* Exercise instructions *
Among the entries below, how many lines contain the string "researchers"? Only the number is wanted.
━━━ Record set
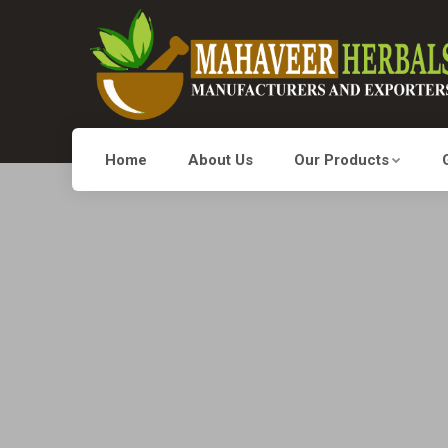
Home
About Us
Our Products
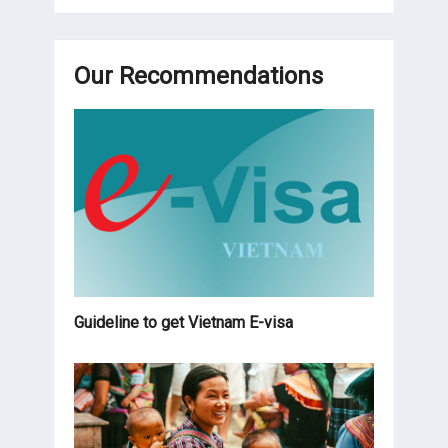
Our Recommendations
Guideline to get Vietnam E-visa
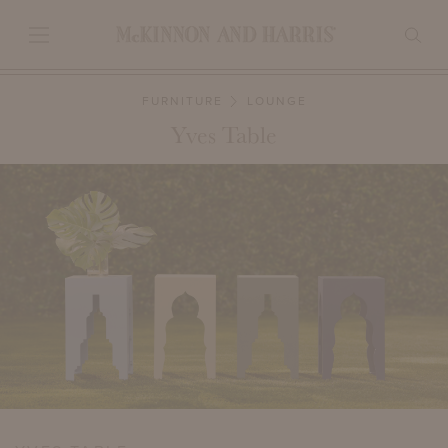
FURNITURE
LOUNGE
Yves Table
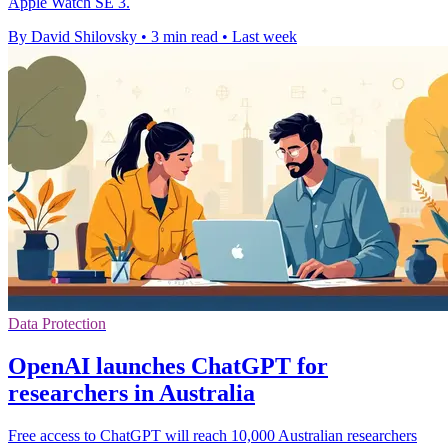
Apple Watch SE 3.
By David Shilovsky
•
3 min read
•
Last week
Data Protection
OpenAI launches ChatGPT for
researchers in Australia
Free access to ChatGPT will reach 10,000 Australian researchers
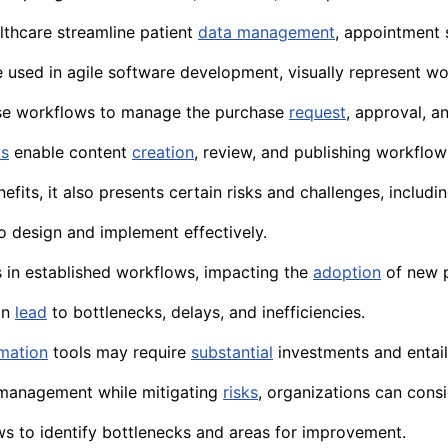
thcare streamline patient
data management
, appointment 
e used in agile software development, visually represent w
e workflows to manage the purchase
request
, approval, 
ms
enable content
creation
, review, and publishing workflow
efits, it also presents certain risks and challenges, includin
 design and implement effectively.
in established workflows, impacting the
adoption
of new 
an
lead
to bottlenecks, delays, and inefficiencies.
mation
tools may require
substantial
investments and entail
 management while mitigating
risks
, organizations can cons
s to identify bottlenecks and areas for improvement.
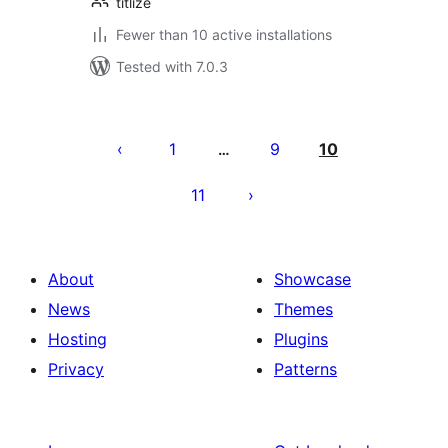
titlize
Fewer than 10 active installations
Tested with 7.0.3
Posts
pagination
1
9
10
…
11
About
Showcase
News
Themes
Hosting
Plugins
Privacy
Patterns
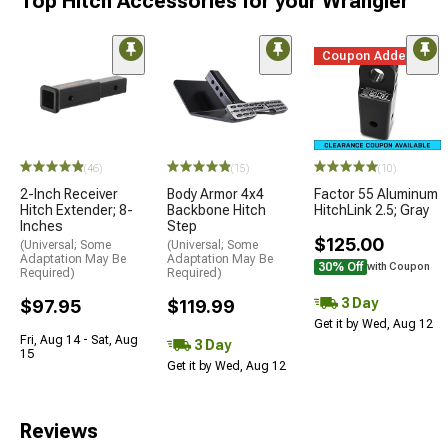
Top Hitch Accessories for your Wrangler
Coupon Added
(46)
(15)
(10)
2-Inch Receiver
Body Armor 4x4
Factor 55 Aluminum
Hitch Extender; 8-
Backbone Hitch
HitchLink 2.5; Gray
Inches
Step
$125.00
(Universal; Some
(Universal; Some
Adaptation May Be
Adaptation May Be
30% Off
with Coupon
Required)
Required)
3 Day
$97.95
$119.99
Get it by Wed, Aug 12
Fri, Aug 14 - Sat, Aug
3 Day
15
Get it by Wed, Aug 12
Reviews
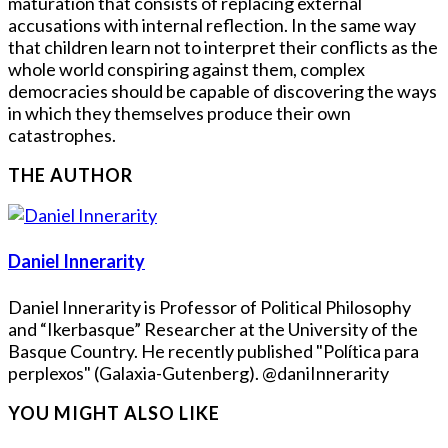
maturation that consists of replacing external
accusations with internal reflection. In the same way
that children learn not to interpret their conflicts as the
whole world conspiring against them, complex
democracies should be capable of discovering the ways
in which they themselves produce their own
catastrophes.
THE AUTHOR
Daniel Innerarity
Daniel Innerarity is Professor of Political Philosophy
and “Ikerbasque” Researcher at the University of the
Basque Country. He recently published "Política para
perplexos" (Galaxia-Gutenberg). @daniInnerarity
YOU MIGHT ALSO LIKE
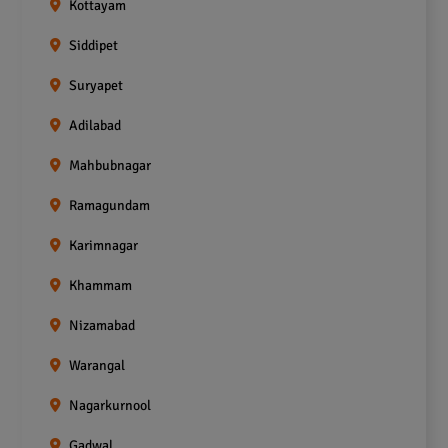
Kottayam
Siddipet
Suryapet
Adilabad
Mahbubnagar
Ramagundam
Karimnagar
Khammam
Nizamabad
Warangal
Nagarkurnool
Gadwal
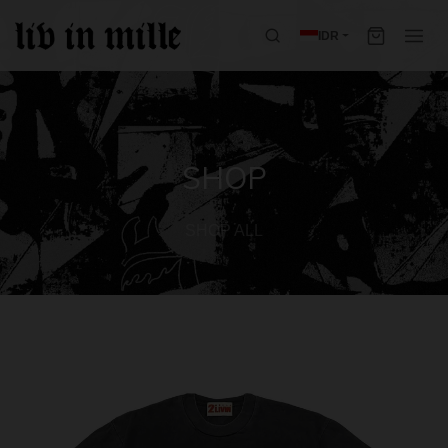
IDR
SHOP
SHOP ALL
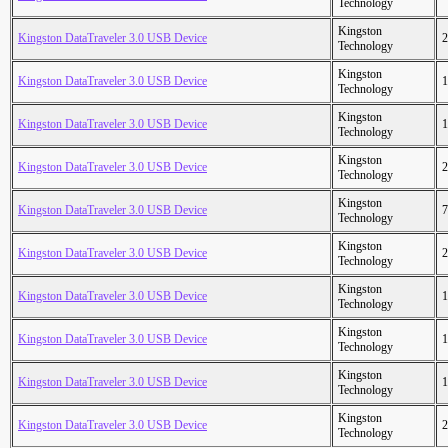
Technology
Kingston
Kingston DataTraveler 3.0 USB Device
2
Technology
Kingston
Kingston DataTraveler 3.0 USB Device
1
Technology
Kingston
Kingston DataTraveler 3.0 USB Device
1
Technology
Kingston
Kingston DataTraveler 3.0 USB Device
2
Technology
Kingston
Kingston DataTraveler 3.0 USB Device
7
Technology
Kingston
Kingston DataTraveler 3.0 USB Device
2
Technology
Kingston
Kingston DataTraveler 3.0 USB Device
1
Technology
Kingston
Kingston DataTraveler 3.0 USB Device
1
Technology
Kingston
Kingston DataTraveler 3.0 USB Device
1
Technology
Kingston
Kingston DataTraveler 3.0 USB Device
2
Technology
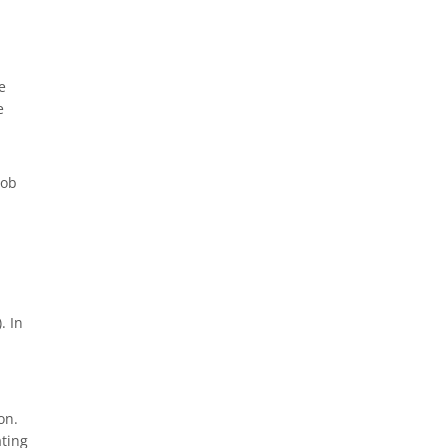
e
e
job
.
. In
on.
ating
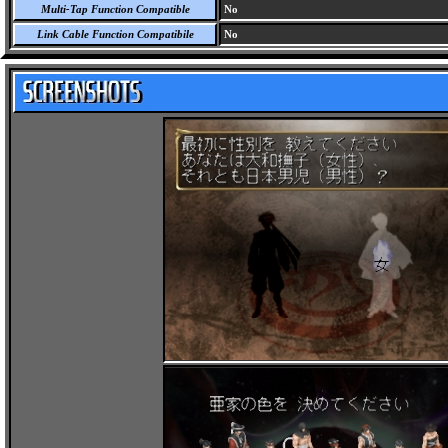
Multi-Tap Function Compatible
No
Link Cable Function Compatibile
No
━━━━━━
* Answer box *
2